Mad Margaret doesn’t actually believe she is a patient; she thinks she’s a visitor. This means that she refuses to stay in her bed but wanders round ‘visiting’ other patients, including my poor mother. At one point she tried to climb on top of her. She is also perpetually preoccupied by when everyone’s birthday is.
‘She’s completely doolally,’ whispered my mother. ‘The best thing to do is keep smiling and be firm with her.’
Another patient – across from my mother – had a terrible experience in the shower this morning. Apparently, she was helped to the shower by a nurse who plonked her on the shower seat and then abandoned her.
Despite her cries for help and pulling the emergency cord, she was stuck in the shower for up to an hour! She’s still in a state of shock.
‘I’m just going to have a shower when I get home,’ whispered my mother, who is currently too poorly to move from her bed. ‘It’s just not worth the risk; I might never make it out.’
‘I couldn’t make it even to the door,’ she went on. ‘Just getting into the chair feels like I’ve climbed Mount Everest and run a marathon.’
So far, my mother’s visitors have been restricted to immediate family but now that Uncle Stephen is back from Benidorm, he’s planning a visit on Monday. Uncle Stephen, I’m reliably informed, absolutely loves hospital visiting.
My mum’s friend Valerie might also come but she can only turn left in her car so she would have to map out an anti-clockwise route if she were ever to make it.
In the meantime, I’ve been staying with my father which has been an enlightening experience in itself. In the garage, I found literally hundreds of cooking apples, which my father is insistent he is planning on eating, despite my incredulity.

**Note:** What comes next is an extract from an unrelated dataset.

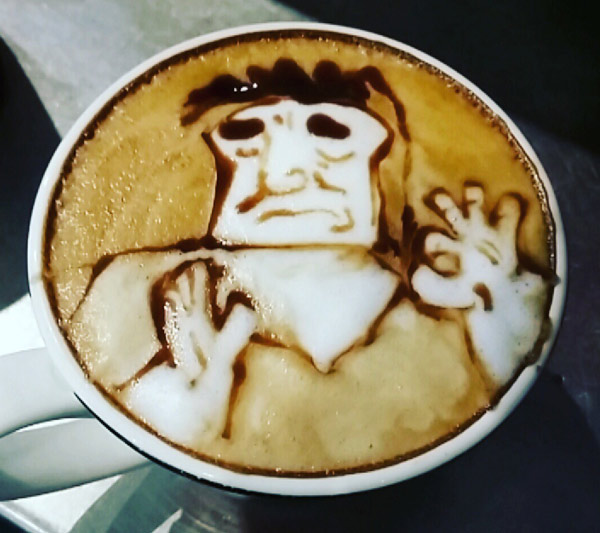 The height and width of the screenshot is (533, 600). I want to click on cappuccino mug, so click(x=346, y=489).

There’s also several boxes of onions from Uncle Stephen, who has taken to growing them again, now that his pyromaniac neighbour has finally been wheeled off by the men in white coats and can no longer set fire to his vegetables.
As a treat, the husband and I took my Dad to Nando’s which he rather liked although he insists on mistakenly calling it Nachos. We also had a coffee in Starbucks.
When we got to the hospital, my mother said: ‘How was Stardrops and Nachos?’
My father was about to answer, when his mobile rang shrilly. A look of horror crossed both my parents’ faces.
‘You can’t bring mobiles in here,’ cried my mother. ‘They’ll interfere with the machinery!’
My mother went on to say that the doctor had been round that morning and asked if she wanted any morphine.
‘Morphine?!” said my mother, horrified. ‘No thank you. That’s what drug addicts have!’
‘I definitely don’t want morphine,’ she recounted to us after. ‘I might get hooked on it.’
‘I don’t think you can get addicted,’ said my father, in all seriousness. ‘You haven’t got a dealer.’